Before a plaintiff can rely on a claim to specific performance so as to insulate himself from the consequences of failing to procure alternate property in mitigation of his losses, some fair, real, and substantial justification for his claim to performance must be found. . . .



Where . . . circumstances reveal a substantial and legitimate interest in seeking [specific] performance as opposed to damages, then a plaintiff will be able to justify his inaction and on failing in his plea for specific performance might then [be able to] recover losses which in other circumstances might be classified as avoidable and thus unrecoverable.

[36] This Court thus recognized that there may be situations in which a plaintiff's inaction is justifiable notwithstanding its failure to obtain an order for specific performance where circumstances reveal "some fair, real, and substantial justification" for his claim or "a substantial and legitimate interest" in seeking specific performance. (Asamera, at pp. 668-69 (emphasis added)) This does not mean that a plaintiff with such a claim should not attempt to mitigate; rather it recognizes that such a claim for specific performance informs what is reasonable behaviour for the plaintiff in mitigation. See N. Siebrasse, "Damages in Lieu of Specific Performance: Semelhago v. Paramadevan" (1997), 76 Can. Bar Rev. 551.

[37] Asamera set out the general principles governing mitigation: was the plaintiff's inaction reasonable in the circumstances, and could the plaintiff have mitigated if it chose to do so. Those principles apply to a plaintiff seeking specific performance. If the plaintiff has a "substantial justification" or a "substantial and legitimate interest" in specific performance, its refusal to purchase other property may be reasonable, depending upon the circumstances of the case.

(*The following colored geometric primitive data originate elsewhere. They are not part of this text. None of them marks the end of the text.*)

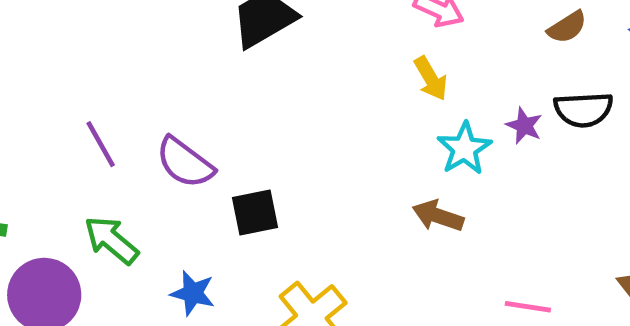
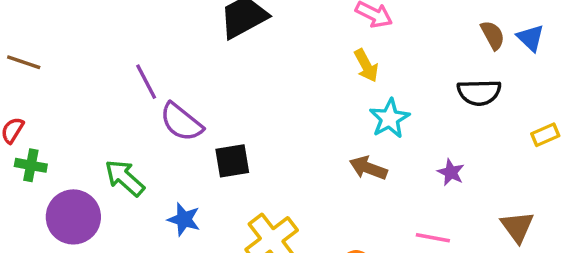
brown semicircle: (567, 27) -> (493, 35), moved, turned -88
purple star: (524, 126) -> (451, 172), moved
purple line: (101, 144) -> (146, 82), moved

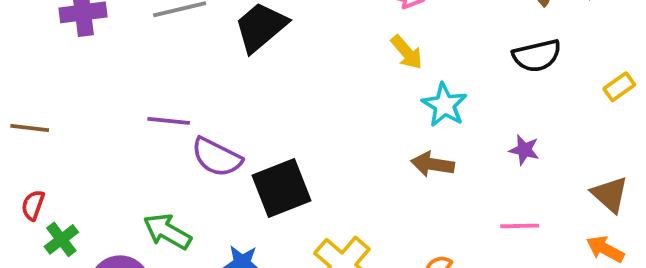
purple line: (146, 82) -> (169, 121), turned -45
black square: (232, 161) -> (282, 188), size x1.4
green cross: (31, 165) -> (61, 239), turned -36

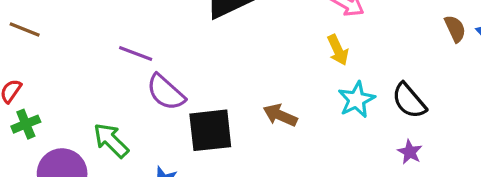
black semicircle: (537, 56) -> (409, 101), moved, turned 48
brown arrow: (433, 164) -> (280, 115), moved

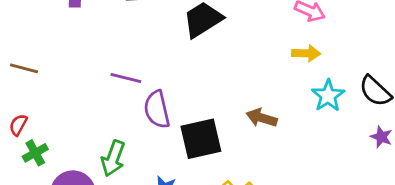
yellow arrow: (338, 50) -> (306, 53), turned -56
purple semicircle: (166, 92) -> (157, 109), turned 42
green arrow: (111, 140) -> (113, 158), turned -108

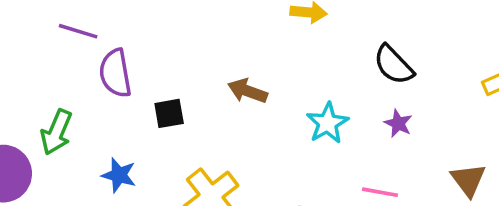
cyan star: (328, 96) -> (328, 123), moved
black square: (201, 139) -> (169, 113), size x0.6

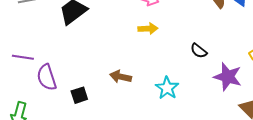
black semicircle: (394, 65) -> (199, 51), size x0.7
purple star: (398, 123) -> (228, 77), moved, size x1.8

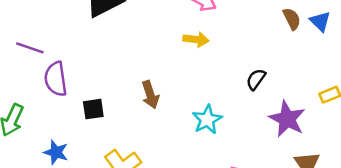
black semicircle: (199, 51) -> (256, 79), turned 78
brown arrow: (121, 77) -> (150, 95), turned -130

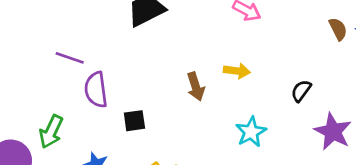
yellow arrow: (196, 39) -> (237, 71), moved
brown arrow: (150, 95) -> (196, 86), moved

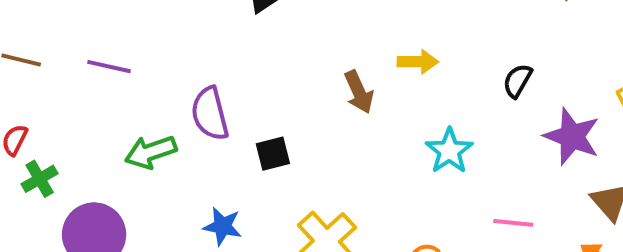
purple line: (70, 58) -> (109, 67), moved
green arrow: (51, 132) -> (151, 152), moved, turned 52

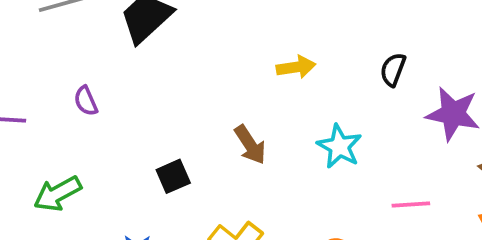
brown arrow: (359, 92) -> (250, 145), moved
purple semicircle: (210, 114) -> (86, 101), moved, size x0.6

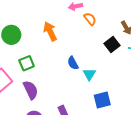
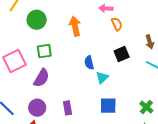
black square: (112, 44) -> (122, 54), moved
purple semicircle: (31, 90) -> (41, 78), turned 42

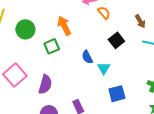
green square: (44, 51) -> (52, 46), moved

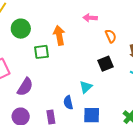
orange semicircle: (104, 13) -> (111, 36), moved
blue semicircle: (87, 57) -> (68, 102), moved

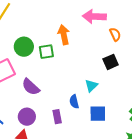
pink arrow: (90, 18) -> (94, 16), size x1.6
green circle: (21, 29) -> (24, 47), moved
purple semicircle: (25, 87) -> (31, 87), turned 102

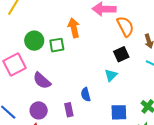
orange semicircle: (115, 34) -> (125, 26), size x1.5
cyan triangle: (91, 86) -> (111, 75), moved
blue square: (98, 114) -> (119, 112), moved

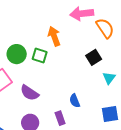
green square: (57, 45) -> (40, 56), turned 35
black square: (121, 54) -> (94, 57), moved
cyan triangle: (111, 75) -> (109, 78), moved

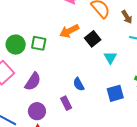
orange arrow: (54, 36) -> (69, 31), moved, turned -90
purple semicircle: (29, 93) -> (33, 81), turned -84

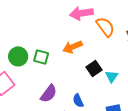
black square: (93, 39) -> (94, 69), moved
purple semicircle: (33, 81) -> (49, 94), moved

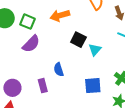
black square: (94, 69) -> (78, 40), turned -35
purple semicircle: (49, 94) -> (31, 44), moved

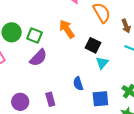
orange arrow: (60, 16) -> (67, 29), turned 72
black square: (78, 40) -> (93, 45), moved
blue semicircle: (59, 70) -> (78, 84), moved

[38] The statements in Asamera dealing with specific performance and the determination of what is reasonable conduct must be read in light of Semelhago v. Paramadevan, [1996] 2 S.C.R. 415. In that case, the Court acknowledged that "[w]hile at one time the common law regarded every piece of real estate to be unique, with the progress of modern real estate development this is no longer the case" (para. 20). The Court thus found that it "cannot be assumed that damages for breach of contract for the purchase and sale of real estate will be an inadequate remedy in all cases" (para. 21). Specific performance will be available only where money cannot compensate fully for the loss, because of some "peculiar and special value" of the land to the plaintiff" (para. 21, citing Adderley v. Dixon (1824), 1 Sim. & St. 607, 57 E.R. 239, at p. 240).

[39] The overriding issue is therefore whether Southcott's inaction was reasonable. Southcott argued at trial that the fact that the property was uniquely well situated gives it the unique character required to constitute a fair justification for specific performance (para. 119 of the trial judge's decision).

[40] I agree with the courts below that this is not a case where the plaintiff could reasonably refuse to mitigate. The trial judge made clear findings that the land was nothing more unique to Southcott than a singularly good investment and that this was not a case in which damages were too speculative or uncertain to be a satisfactory remedy. The unique qualities related solely to the profitability of the development for which damages were an adequate remedy (paras. 126 and 128). The calculation of profits was not conjectural or speculative as the proposed development was not complex, and the only disagreement between the parties regarding the quantum of damages related to the timing and rate of sale of completed units (paras. 130 and 132).

[41] A plaintiff deprived of an investment property does not have a "fair, real, and substantial justification" or a "substantial and legitimate" interest in specific performance (Asamera, at pp. 668-69) unless he can show that money is not a complete remedy because the land has "a peculiar and special value" to him (Semelhago, at para. 21, citing Adderley, at p. 240). Southcott could not make such a claim. It was engaged in a commercial transaction for the purpose of making a profit. The property's particular qualities were only of value due to their ability to further profitability. Southcott cannot therefore justify its inaction.